第47話 希望と衝撃の事実

 タバーレス家の専属シェフことヒューゴさんからの依頼を受け、うちで育てている野菜はライマル商会を通してこちらへおさめる運びとなった。


「一歩前進ね、ベイル」

「あ、ああ」

「「イエーイ!」」


 俺とキアラは思わずハイタッチをして喜び合う。

 なんだか……今になって、実感が湧いてきた。俺の作った野菜が貴族の屋敷で使われる――俺自身が元貴族だから、食材にどれだけこだわっているのか、その厳しさはよく分かっている。だから、ヒューゴさんに選んでもらえたことが嬉しかったんだ。


 初めて、人に認めてもらえた気がした。


 厳密に言うと、竜樹の剣を授かる前はあった――が、それはあくまでもオルランド家というフィルター越しに見た俺への評価だった。何をやって、どんな成果をだしても、「あのオルランド家の嫡男ならばこれくらい当然」という前提があっての話であったのだ。


 けど、今は違う。

 ただの農夫として再出発し、その成果が出始めている。

 もちろん、ここまでの評価を得られた背景には、俺以外の力も大きく作用している。

 農場を管理するアルラウネのハノン。

 家畜たちの世話係をする竜人族のシモーネ。

 もちろん、キアラやマルティナがいてくれた効果も大いにある。


 ――って、マルティナ?


「あっ、そうだ」


 俺は厨房でのことを思い出し、何気なく尋ねた。


「先ほど、厨房でシェフの動きを見ていて思ったのですが――もしかして、以前マルティナという子を弟子にしていませんでしたか?」

「!?」


 ヒューゴさんの動きがピタッと止まった。


「マルティナ……?」

「えぇ。
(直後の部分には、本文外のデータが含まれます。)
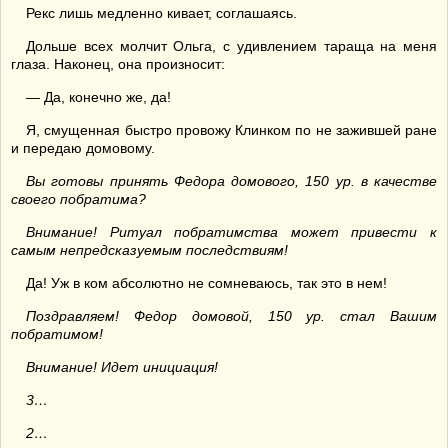
Рекс лишь медленно кивает, соглашаясь.
Дольше всех молчит Ольга, с удивлением тараща на меня
глаза. Наконец, она произносит:
— Да, конечно же, да!
Я, смущенная быстро провожу Клинком по не зажившей ране
и передаю домовому.
Вы готовы принять Федора домового, 150 ур. в качестве
своего побратима?
Внимание! Ритуал побратимства может привести к
самым непредсказуемым последствиям!
Да! Уж в ком абсолютно не сомневаюсь, так это в нем!
Поздравляем! Федор домовой, 150 ур. стал Вашим
побратимом!
Внимание! Идет инициация!
3…
2…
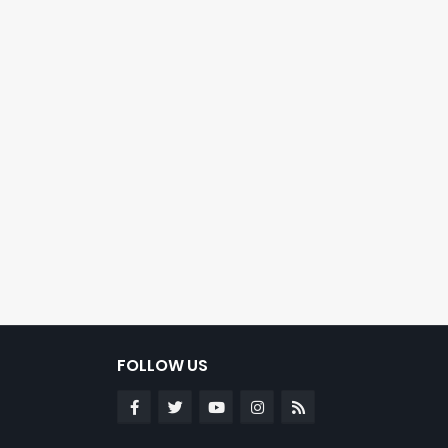
FOLLOW US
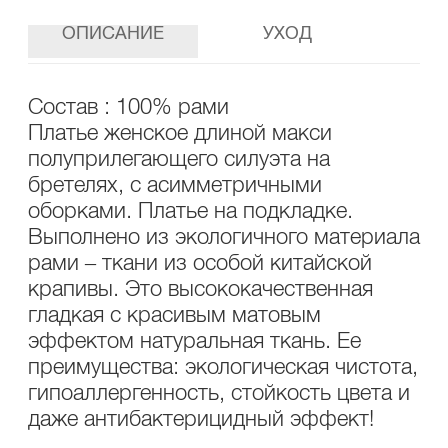
ОПИСАНИЕ
УХОД
Состав : 100% рами
Платье женское длиной макси
полуприлегающего силуэта на
бретелях, с асимметричными
оборками. Платье на подкладке.
Выполнено из экологичного материала
рами – ткани из особой китайской
крапивы. Это высококачественная
гладкая с красивым матовым
эффектом натуральная ткань. Ее
преимущества: экологическая чистота,
гипоаллергенность, стойкость цвета и
даже антибактерицидный эффект!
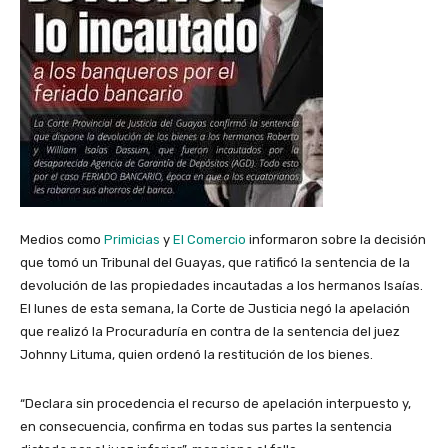
Medios como
Primicias
y
El Comercio
informaron sobre la decisión
que tomó un Tribunal del Guayas, que ratificó la sentencia de la
devolución de las propiedades incautadas a los hermanos Isaías.
El lunes de esta semana, la Corte de Justicia negó la apelación
que realizó la Procuraduría en contra de la sentencia del juez
Johnny Lituma, quien ordenó la restitución de los bienes.
“Declara sin procedencia el recurso de apelación interpuesto y,
en consecuencia, confirma en todas sus partes la sentencia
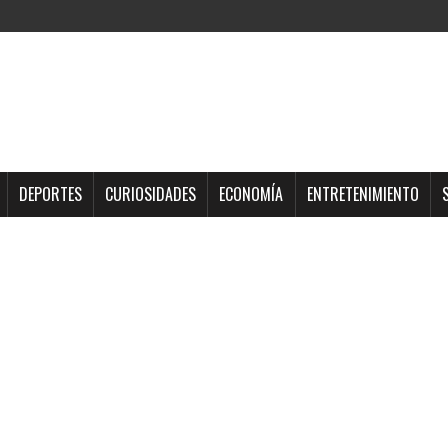
DEPORTES
CURIOSIDADES
ECONOMÍA
ENTRETENIMIENTO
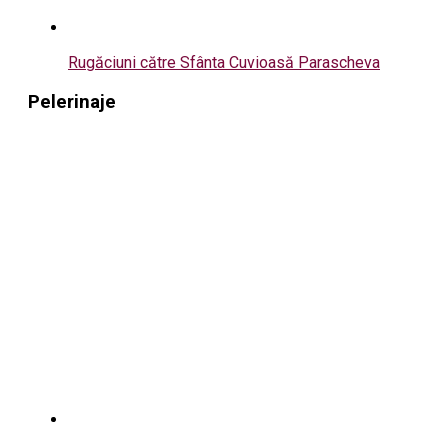
Rugăciuni către Sfânta Cuvioasă Parascheva
Pelerinaje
わけあって、今は彼女と生活を共にしていますが、その際、よく振る舞ってくれる料理を作る所作があなたにそっくりだったのもので」

「…………」

「あ、あの、ヒューゴさん? 聞こえていますか?」


 反応がない。

 ……ただ、まあ、それで大体の見当はついた。


「もしかして……ヒューゴさんとマルティナは――」

「親子だ」


 頭を抱えながら、ヒューゴさんは驚くべき事実を語ってくれた。


「料理人を辞めて、昔から憧れだったという冒険者になると言って家を出たが……まさか君のところにいるとは……」

「い、家を出たって……」


 その話は初めて聞いたぞ。


「恥ずかしい話だが、あの子が家を出る時にケンカになって……飛び出していったあの子を追いかけようともしたのだが……」


 そこで意地を張り、追いかけることをしなかった。

 その結果、マルティナの行方が分からなくなっていたってわけか。

 

「母親が死んでから、男手ひとつで育ててきた娘が、命の危険もある冒険者になるというのはどうしても許せなくて……」

「な、なるほど」


 ……分かる気がするな。

 料理人の道は、確かに険しい――が、命を失うようなことはない。

 一方、冒険者は一攫千金の夢はあるが、命を失ってしまうかもしれない。


 マルティナの性格を考えると、金銭絡みで目指したとは考えづらいので、他に何か理由があったのだろう。


 マルティナが冒険者を目指した理由、か。

 それはちょっと気になるな。


「マルティナが冒険者を目指すきっかけとかあったんですか?」

「皆目見当もつかない。……はあ」


 虚しくため息を漏らすヒューゴさん。

 しかし、娘が元気にしていることを知れたのは、彼にとって大きな収穫だったようで、表情自体はどこか明るさも感じる。


 しかし……なんとかこの親子の間にできた溝を埋められないものか。

 戻ったら、一度マルティナとも話してみるか。